Genel resim:Kaliforniya Üniversitesi, Davis’ten bir ekip, beyin sinyallerini son derece yüksek bir doğruluk seviyesiyle okunabilir metne dönüştürebilen çığır açıcı bir beyin-bilgisayar arayüzü (BCI) duyurdu. Son zamanlarda yayınlanan bulgular, kullanıcının istediği kelimeleri %3’ten daha az bir hata oranıyla tahmin edebilen çığır açıcı teknolojiyi ayrıntılı olarak açıklıyor. Bulguları inceleyen araştırmacılar, iletişim teknolojisinin hata oranının, engelli olmayan bir konuşmacının bir paragrafı yüksek sesle okumasıyla aynı seviyede olduğunu iddia ediyor.

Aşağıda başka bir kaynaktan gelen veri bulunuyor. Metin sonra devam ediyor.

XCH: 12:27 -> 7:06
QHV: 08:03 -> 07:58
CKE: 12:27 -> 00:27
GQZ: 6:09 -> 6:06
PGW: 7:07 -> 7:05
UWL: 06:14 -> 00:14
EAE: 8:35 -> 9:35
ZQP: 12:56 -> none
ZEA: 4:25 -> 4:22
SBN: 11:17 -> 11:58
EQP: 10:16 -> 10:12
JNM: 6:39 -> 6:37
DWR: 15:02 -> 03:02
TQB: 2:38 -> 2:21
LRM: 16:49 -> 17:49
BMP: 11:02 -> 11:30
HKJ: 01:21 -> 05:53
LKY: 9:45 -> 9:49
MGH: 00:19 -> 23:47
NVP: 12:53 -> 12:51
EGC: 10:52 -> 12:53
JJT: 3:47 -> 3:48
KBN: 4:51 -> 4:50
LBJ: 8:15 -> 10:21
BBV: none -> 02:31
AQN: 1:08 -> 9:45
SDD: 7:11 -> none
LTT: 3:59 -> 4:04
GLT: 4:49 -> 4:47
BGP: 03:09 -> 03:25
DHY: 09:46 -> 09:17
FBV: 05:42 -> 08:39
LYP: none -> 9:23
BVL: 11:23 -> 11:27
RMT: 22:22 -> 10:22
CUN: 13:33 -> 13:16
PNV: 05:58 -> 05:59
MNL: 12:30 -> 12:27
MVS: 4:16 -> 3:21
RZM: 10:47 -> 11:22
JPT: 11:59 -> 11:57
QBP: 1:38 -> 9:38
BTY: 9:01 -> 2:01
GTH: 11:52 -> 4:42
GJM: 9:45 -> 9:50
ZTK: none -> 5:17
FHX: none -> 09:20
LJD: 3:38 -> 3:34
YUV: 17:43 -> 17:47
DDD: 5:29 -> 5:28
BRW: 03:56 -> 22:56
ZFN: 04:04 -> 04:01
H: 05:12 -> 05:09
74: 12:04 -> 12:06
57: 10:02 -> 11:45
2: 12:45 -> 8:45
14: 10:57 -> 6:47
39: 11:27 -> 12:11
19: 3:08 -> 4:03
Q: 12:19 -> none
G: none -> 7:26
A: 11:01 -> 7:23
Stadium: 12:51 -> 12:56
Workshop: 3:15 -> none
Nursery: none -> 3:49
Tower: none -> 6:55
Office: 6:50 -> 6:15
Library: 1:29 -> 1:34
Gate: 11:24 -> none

14 Ağustos’ta New England Journal of Medicine’de yayımlanan çalışmanın sonuçları, amyotrofik lateral skleroz (ALS) veya Lou Gehrig Hastalığı olarak da bilinen hastalığa yakalanan 45 yaşındaki bir baba olan Casey Harrell’in kaydettiği inanılmaz ilerlemeyi özetliyor. Çalışmaya göre Harrell’in semptomları çalışmaya katılmasından beş yıl önce başladı.
Hastalık, Harrell’in ailesi, arkadaşları ve çevresindeki diğer kişilerle etkili bir şekilde iletişim kurmasını engelledi. Zorluklarını perspektife koymak için, ortalama bir insan dakikada yaklaşık 160 kelimelik bir konuşma hızıyla konuşma İngilizcesi kullanarak iletişim kurar. Harrell ile çalışan konuşma analistlerine göre, hastalık ona dakikada ortalama 6,8±5,6 doğru kelimelik ortalama (±SD) bir oranın biraz üzerinde iletişim kurma yeteneği bıraktı. Ancak beynine yeni mikroelektrot dizileri yerleştirme prosedüründen bir ay sonra, Harrell’in ailesi ve kızıyla net ve istediği gibi iletişim kurma yeteneği inanılmaz bir doğrulukla geri geldi.
BlackRock Neurotech’in NeuroPort sistemini kullanan sinyal işleme sistemi, Harrell’in beynine yerleştirilen 3,2 mm elektrotlardan gelen beyin sinyallerini, kamuya açık araştırma yazılımı olan Backend for Realtime Asynchronous Neural Decoding (BRAND) platformunu çalıştıran bilgisayarlara gönderdi. Alınan bilgiler daha sonra nörolojik sinyalleri gerçek zamanlı olarak işlemek ve kodunu çözmek için kullanıldı ve bu da Harrell’in net, doğru cümleler ve ifadelerle iletişim kurma becerisiyle sonuçlandı.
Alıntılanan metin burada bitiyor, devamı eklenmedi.